▶ DATA FOR REVIEW
—————

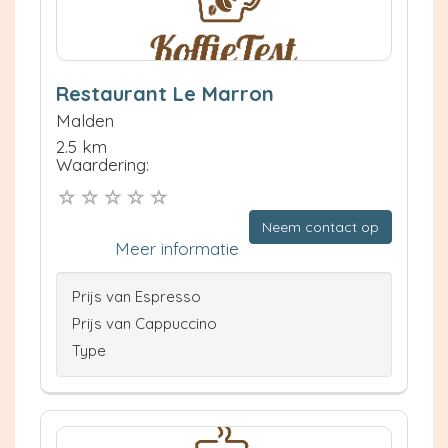
Restaurant Le Marron
Malden
2.5 km
Waardering:
Neem contact op
Meer informatie
Prijs van Espresso
Prijs van Cappuccino
Type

—————

▶ YOUR OBJECTIVE
Going through the entries above, count the lines that include "Prijs" and state only the result.

▶ SOLUTION TO THIS TASK
2